Sorry if this is a little convoluted, this is how I was taught to think about it back when I took Orgo.

 

[aldol16]

This is a cyclization of an ester. It's acid-catalyzed if there's an acid around that can bond in a Lewis acid fashion to the carbonyl to increase its electrophilicity. Basically (no pun intended) what happens is the alcohol attacks the carbonyl on the carboxylic acid and you form a tetrahedral intermediate. This tetrahedral intermediate has an oxyanion, which can be stabilized by putting a positive charge somewhere close to it in the active site. The oxyanion then collapses and kicks out -OH, which gains a proton somewhere in the process to form water. This forms the six-membered ring. Six-membered rings are quite stable and so that's why it exists in equilibrium with the extended form. You can think of this as an esterification but the generalized mechanism can be thought of as an addition-elimination - you will see many addition-eliminations in natural chemistry.

 

[deleted647690]

The important thing here is that you form a six-membered ring. You pretty much never have an oxygen attack another oxygen to form a ring.
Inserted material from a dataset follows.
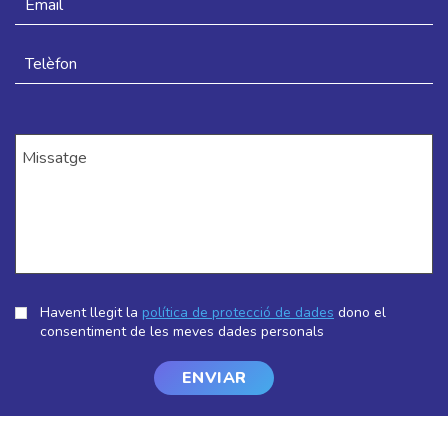
Havent llegit la
política de protecció de dades
dono el
consentiment de les meves dades personals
What I think happens here is that 1) the O- gets protonated; it's in aqueous solution so there's protons floating around 2) the -OH at the end of the ring attacks the carbonyl (forming the six-membered ring), and that carbonyl oxygen gets protonated at some point as well 3) Now you have the same molecule as choice A), except instead of a carbonyl oxygen you have two single-bonded -OH 4) Finally one of the -OH groups gets protonated and the other -OH group kicks down, forming a double bond and kicking off water.

Sorry if this is a little convoluted, this is how I was taught to think about it back when I took Orgo.

This is a cyclization of an ester. It's acid-catalyzed if there's an acid around that can bond in a Lewis acid fashion to the carbonyl to increase its electrophilicity. Basically (no pun intended) what happens is the alcohol attacks the carbonyl on the carboxylic acid and you form a tetrahedral intermediate. This tetrahedral intermediate has an oxyanion, which can be stabilized by putting a positive charge somewhere close to it in the active site. The oxyanion then collapses and kicks out -OH, which gains a proton somewhere in the process to form water. This forms the six-membered ring. Six-membered rings are quite stable and so that's why it exists in equilibrium with the extended form. You can think of this as an esterification but the generalized mechanism can be thought of as an addition-elimination - you will see many addition-eliminations in natural chemistry.

Ah, I drew it out and that makes sense, thanks!